ECLI:NL:RBZWB:2023:6208
Rechtbank Zeeland-West-Brabant
- Eerste aanleg - enkelvoudig
- Rechtspraak.nl
Afwijzing aanvraag Verklaring Omtrent het Gedrag (VOG) door de minister voor Rechtsbescherming
In deze zaak heeft eiser beroep ingesteld tegen het besluit van de minister voor Rechtsbescherming van 7 maart 2023, waarin zijn aanvraag om een Verklaring Omtrent het Gedrag (VOG) werd afgewezen. De rechtbank Zeeland-West-Brabant heeft op 31 augustus 2023 uitspraak gedaan in deze zaak. Eiser had op 29 augustus 2022 een aanvraag ingediend voor een VOG voor de functie van persoonlijk begeleider. De minister weigerde de VOG op basis van een registratie in het Justitieel Documentatie Systeem (JDS) van een zedendelict, dat voorwaardelijk was geseponeerd. Eiser voerde aan dat hij het zedenmisdrijf nooit had gepleegd en dat er geen risico op herhaling was, gezien zijn lange staat van dienst in de beveiligingsbranche.
Tijdens de zitting op 19 juni 2023 heeft eiser zijn standpunt toegelicht, bijgestaan door zijn gemachtigde, mr. N. Amine. De minister werd vertegenwoordigd door mr. A.L. de Gier. Eiser betoogde dat de minister ten onrechte voorbijging aan zijn onberispelijke staat van dienst en dat de afwijzing van de VOG evident disproportioneel was. De rechtbank overwoog dat de minister bij het toetsen van aanvragen om VOG de Beleidsregels 2022 hanteert, die strikte criteria stellen aan de afgifte van een VOG bij zedendelicten.

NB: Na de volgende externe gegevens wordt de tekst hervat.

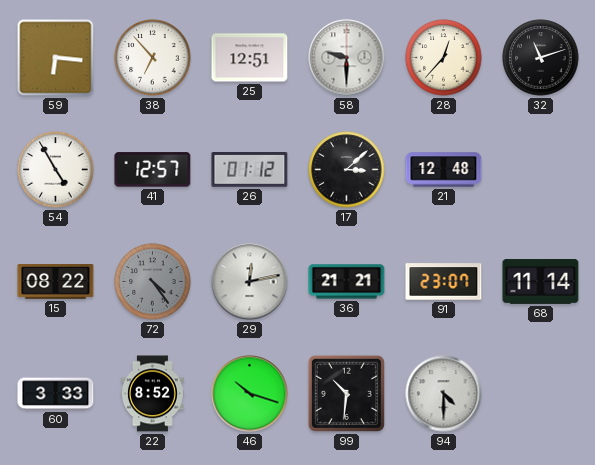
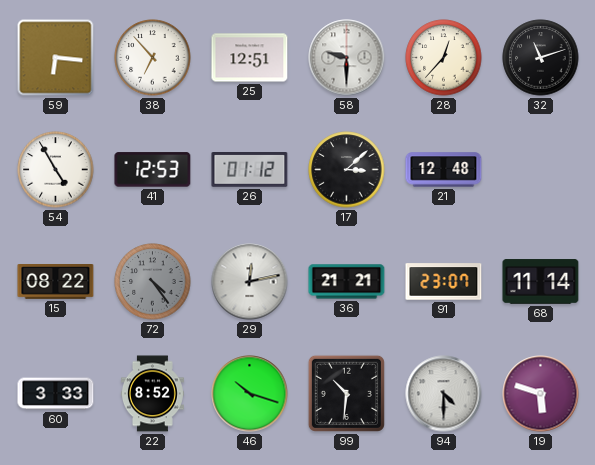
41: 12:57 -> 12:53
19: none -> 5:48
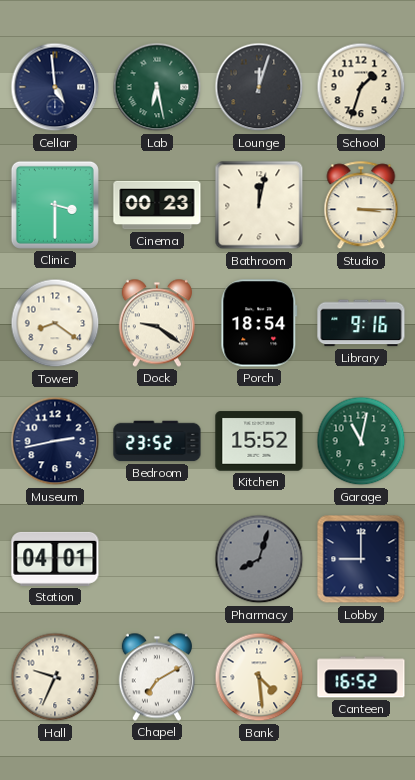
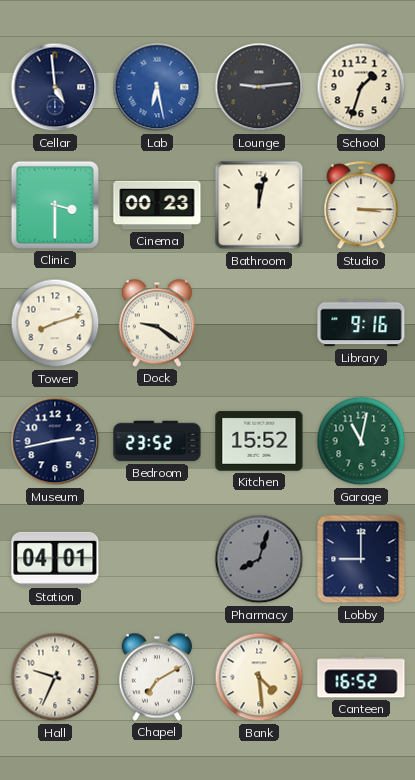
Lab dial: green -> blue
Lounge: 12:03 -> 9:14
Tower: 8:21 -> 8:12
Porch: 18:54 -> none
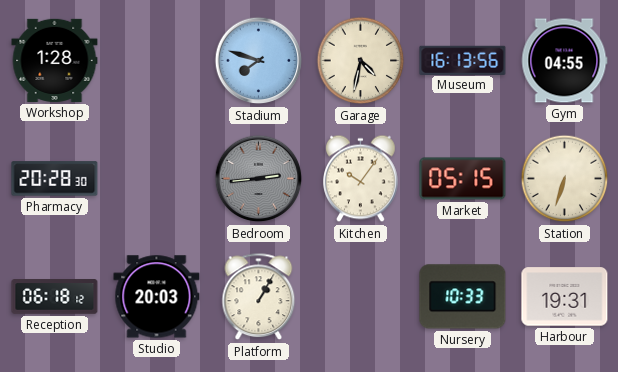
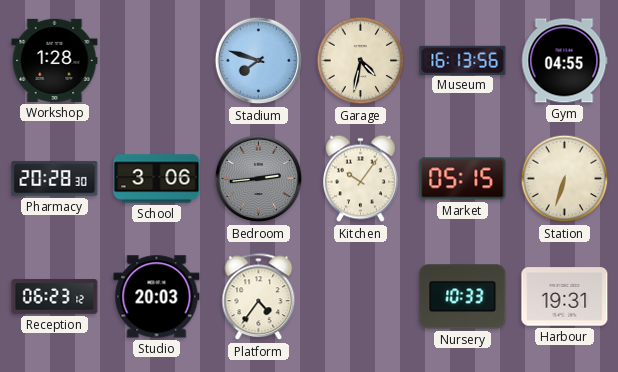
School: none -> 3:06
Reception: 06:18 -> 06:23
Platform: 1:05 -> 4:36
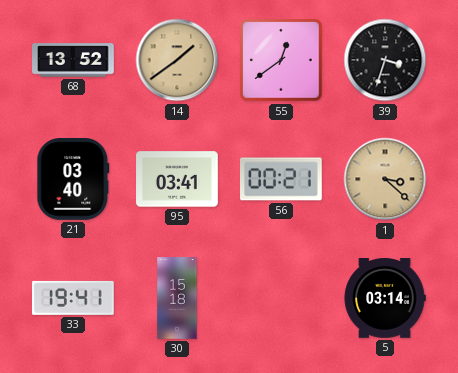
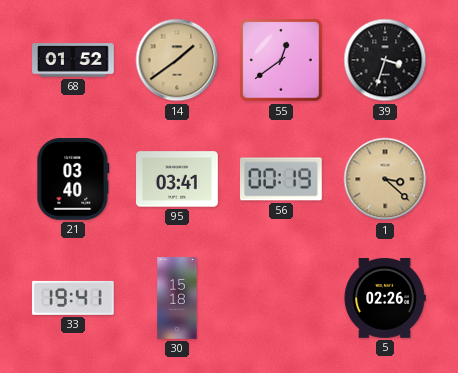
68: 13:52 -> 01:52
56: 00:21 -> 00:19
5: 03:14 -> 02:26
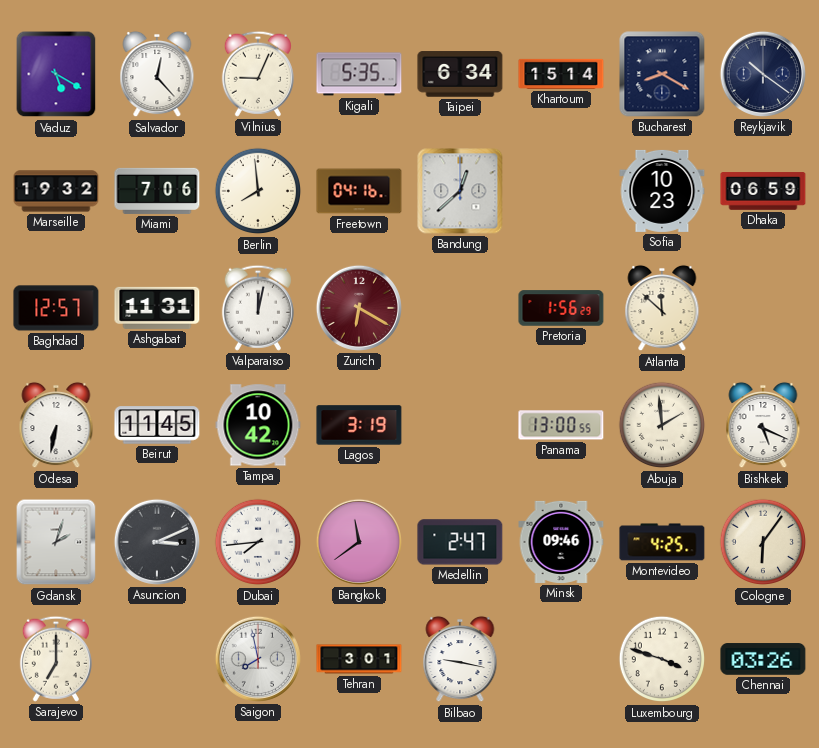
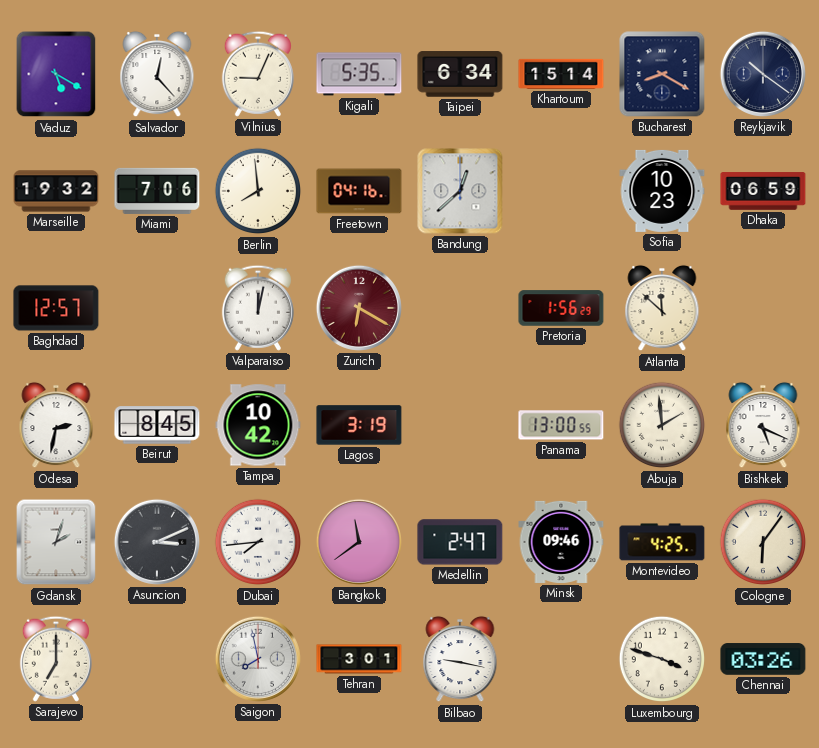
Ashgabat: 11:31 -> none
Odesa: 6:32 -> 2:32
Beirut: 11:45 -> 8:45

De rechtbank concludeerde dat de aard en ernst van het geseponeerde feit, in combinatie met de functie waarvoor de VOG was aangevraagd, een te groot risico voor de samenleving met zich meebracht. Eiser had weliswaar een functie kunnen vervullen in de beveiliging, maar de rechtbank oordeelde dat de weigering van de VOG voor de zorgfunctie niet evident disproportioneel was. Uiteindelijk verklaarde de rechtbank het beroep van eiser ongegrond, zonder proceskostenveroordeling.